Ebû Hüreyre (r.a.), Resûlullah (s.a.v.)’ın şöyle buyurduğunu anlattı: “Dinde fıkıh ilmini öğrenmek kadar hiç bir şeyle Allâh’a ibadet edilemez. Fıkıh ilmine vâkıf bir kimse, şeytana bin âbidden zorlu ve çetin gelir. Her şeyi ayakta tutan bir dayanak vardır; dini ayakta tutan da fıkıh ilmidir.”
Fakih Ebû Cafer şöyle der: Resûlullah (s.a.v.) mescide girdi, orada iki meclis gördü. Biri, Allâh’ın zikri ile meşguldü. Diğeri fıkıh ilmi öğreniyordu. Birincisi Allâh’a duâ ediyor ve O’na rağbet gösteriyordu.
Bunları gördükten sonra Resûlullah (s.a.v.) şöyle buyurdu: “Her iki meclis de iyilik üzerinedir. Ancak, biri diğerinden daha üstündür. Bunlar Allâh’a duâ ederler, ancak, Allâh dilerse onların dilediğini verir dilemezse vermez. Fakat burada öğrencilere ve halka ilim öğretenler var ki, bunlar başkadır. Ben de ancak muallim olarak gönderildim. Bunlar daha faziletlidir.”

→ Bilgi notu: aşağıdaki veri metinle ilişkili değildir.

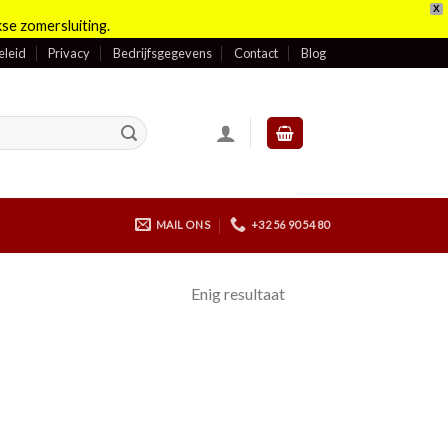
X
se zomersluiting.
eleid
Privacy
Bedrijfsgegevens
Contact
Blog
MAIL ONS
+32 56 90 54 80
Enig resultaat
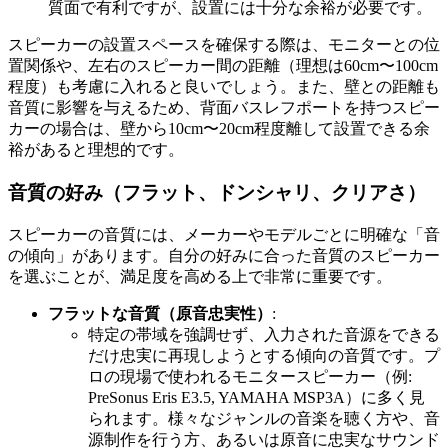
質面で有利ですが、設置には十分な余裕が必要です。
スピーカーの設置スペースを確保する際は、モニターとの位
置関係や、左右のスピーカー間の距離（理想は60cm〜100cm
程度）も考慮に入れると良いでしょう。また、壁との距離も
音質に影響を与えるため、背面バスレフポートを持つスピー
カーの場合は、壁から10cm〜20cm程度離して設置できる余
裕があると理想的です。
音質の好み（フラット、ドンシャリ、クリアさ）
スピーカーの音質には、メーカーやモデルごとに明確な「音
の傾向」があります。自分の好みに合った音質のスピーカー
を選ぶことが、満足度を高める上で非常に重要です。
フラットな音質（原音忠実性）
:
特定の帯域を強調せず、入力された音源をできる
だけ忠実に再現しようとする傾向の音質です。プ
ロの現場で使われるモニタースピーカー（例:
PreSonus Eris E3.5, YAMAHA MSP3A）に多く見
られます。様々なジャンルの音楽を聴く方や、音
源制作を行う方、あるいは原音に忠実なサウンド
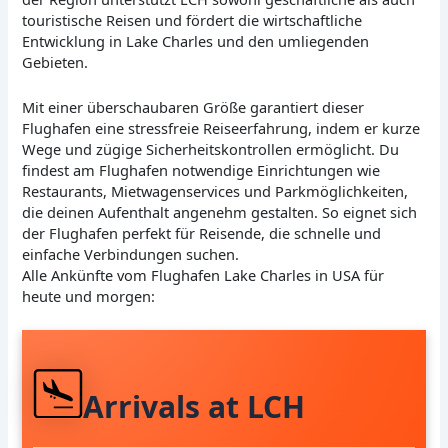
touristische Reisen und fördert die wirtschaftliche
Entwicklung in Lake Charles und den umliegenden
Gebieten.
Mit einer überschaubaren Größe garantiert dieser
Flughafen eine stressfreie Reiseerfahrung, indem er kurze
Wege und zügige Sicherheitskontrollen ermöglicht. Du
findest am Flughafen notwendige Einrichtungen wie
Restaurants, Mietwagenservices und Parkmöglichkeiten,
die deinen Aufenthalt angenehm gestalten. So eignet sich
der Flughafen perfekt für Reisende, die schnelle und
einfache Verbindungen suchen.
Alle Ankünfte vom Flughafen Lake Charles in USA für
heute und morgen:
Arrivals at LCH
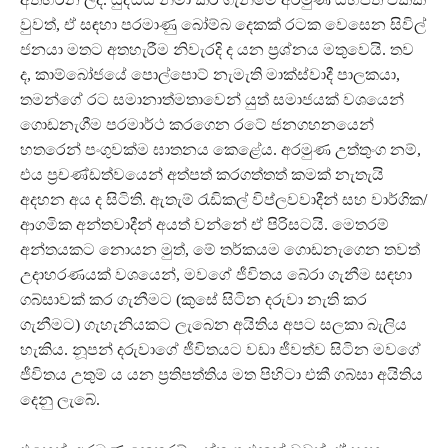
වුවත්, ඒ සඳහා පරමාණු බෝම්බ දෙකක් රටක වෙසෙන සිවිල්
ජනයා මතට අතහැරීම නිවැරදි ද යන ප‍්‍රශ්නය මතුවෙයි. තව
ද, කාම්බෝජයේ පොල්පොට් නැමැති මාක්ස්වාදී පාලකයා,
තමන්ගේ රට සමානාත්මතාවෙන් යුත් සමාජයක් වශයෙන්
ගොඩනැගීම පරමාර්ථ කරගෙන රටේ ජනගහනයෙන්
හතරෙන් පංගුවක්ම ඝාතනය කෙළේය. අරමුණ උත්තුංග නම්,
එය ප‍්‍රචණ්ඩත්වයෙන් අත්පත් කරගත්තත් කමක් නැතැයි
අදහන අය ද සිටිති. ඇතැම් රැඩිකල් විප්ලවවාදීන් සහ වාර්ගික/
ආගමික අන්තවාදීන් අයත් වන්නේ ඒ පිරිසටයි. මෙතරම්
අන්තයකට නොයන මුත්, මේ තර්කයම ගොඩනැගෙන තවත්
උදාහරණයක් වශයෙන්, මවගේ ජීවිතය බේරා ගැනීම සඳහා
ගබ්සාවක් කර ගැනීමට (කුසේ සිටින දරුවා නැති කර
ගැනීමට) ගැහැනියකට ලැබෙන අයිතිය අපට සලකා බැලිය
හැකිය. නූපන් දරුවාගේ ජීවිතයට වඩා ජීවත්ව සිටින මවගේ
ජීවිතය උතුම් ය යන ප‍්‍රතිපත්තිය මත පිහිටා එකී ගබ්සා අයිතිය
දෙනු ලැබේ.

Hz. Ömer (r.a.) şöyle der:
“Dinde fıkıh ilmini öğreniniz. Arapçayı ve güzel rüya tabirini de öğreniniz. Eğer rüya tabiri ilmine dalmak fıkıh ilmini öğrenmekten alıkorsa, o zaman, onu bırakıp fıkıh ilmi ile uğraşmak, daha faziletlidir. Çünkü; fıkıh ilminde, Allâh’ın hükümlerini bilmek vardır. Rüya tabiri ilmini öğrenmek ise, böyle değildir.”
Şa’bî (r.h.) şöyle der: “Bir kimse, Şam’dan kalkıp Yemen’e kadar gitse, gelecekte kendisine faydalı bir kelime öğrense, onun bu gidişinin boşuna olmadığı görüşündeyim. Bil ki, ilmin çeşitleri vardır. Bu çeşitlerin her biri Allâh katında güzeldir. Ama, hiçbiri fıkıh ilmi gibi değildir.”
Durum böyle olunca, insana gereken, diğerlerine nazaran, en fazla fıkıh ilmine önem vermektir. Çünkü, bir kimse fıkıh ilmini bilirse, diğerlerini bilip öğrenmek kendisine kolay gelir. Çünkü, fıkıh dinin kıvamıdır.